O governo estimulou, na safra 2025/26, o financiamento de R$ 78,2 bilhões para a agricultura familiar, com juros variando de 0,5% a 6% ao ano. A ministra destaca a importância de manter esse equilíbrio entre volume e custo do crédito.
Estrutura e negociações com a Fazenda
O texto do novo Plano Safra está sendo preparado pela pasta e será encaminhado à Fazenda para negociação com a equipe econômica. A ideia é ouvir bancos e organizações da agricultura familiar sobre demandas não atendidas.
Entre as prioridades, está a proteção de financiamentos voltados às mulheres, no marco do Ano Internacional da Mulher Rural. A ministra aponta ações que vão desde assistência técnica até linhas de crédito mais acessíveis.
Outras frentes incluem o Programa Mais Alimentos, com foco em mecanização, e financiamentos voltados à adaptação climática. Machiaveli enfatiza que a tecnologia e a modernização são pilares para a agricultura familiar.
Perspectivas do Mais Alimentos e impacto na indústria
O Mais Alimentos tem papel relevante para a indústria de máquinas agrícolas, segundo dados da Abimaq. A ministra afirma que manter linhas com juros acessíveis é prioridade para sustentar a produção nacional.

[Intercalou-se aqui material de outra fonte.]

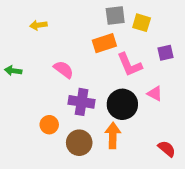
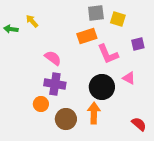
yellow arrow: (38, 25) -> (32, 21), turned 56
green arrow: (13, 71) -> (11, 29), moved
purple cross: (82, 102) -> (55, 84), moved

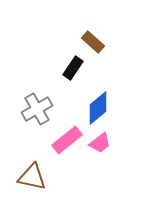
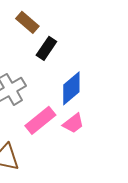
brown rectangle: (93, 42) -> (27, 22), moved

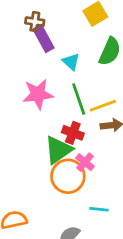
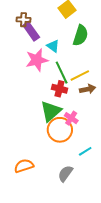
pink star: (38, 94) -> (37, 60), moved
red cross: (73, 133) -> (60, 89), moved
cyan line: (99, 209) -> (85, 151), turned -32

No Plano Safra 2025/26, o programa ofereceu juros de 2,5% a 5% ao ano para a compra de máquinas. Até abril, já haviam sido desembolsados R$ 16,687 bilhões para crédito de máquinas, com renda anual familiar de até R$ 500 mil.
A ministra diz que a negociação com a Fazenda visa manter juros facilitados e ampliar o volume de recursos, sobretudo para o setor de máquinas, que gera impacto econômico na cadeia produtiva. A intenção é preservar o crédito para investimento.

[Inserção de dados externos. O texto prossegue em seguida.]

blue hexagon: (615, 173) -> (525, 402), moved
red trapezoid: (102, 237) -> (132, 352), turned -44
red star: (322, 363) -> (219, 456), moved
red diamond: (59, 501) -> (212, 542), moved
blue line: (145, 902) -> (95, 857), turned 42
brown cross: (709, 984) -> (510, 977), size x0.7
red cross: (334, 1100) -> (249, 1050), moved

Meta de reabilitação de agricultores e cenário externo
O MDA pretende reabilitar até 300 mil agricultores familiares para crédito até a próxima safra, com 150 mil inadimplentes e 150 mil adimplentes em dificuldades. O objetivo é ampliar o acesso ao crédito até o fim do ano.
Pesos externos são reconhecidos, incluindo custos de produção elevados, efeitos de conflitos internacionais e queda de preços. Contudo, a menor Selic deve oferecer fôlego para ampliar o Plano Safra e ampliar entregas para o setor.
Na safra em curso, 1,649 milhão de contratos do Pronaf foram firmados até abril, totalizando R$ 56,135 bilhões em dez meses. O desembolso cresceu 3,5% ante o mesmo período da safra anterior.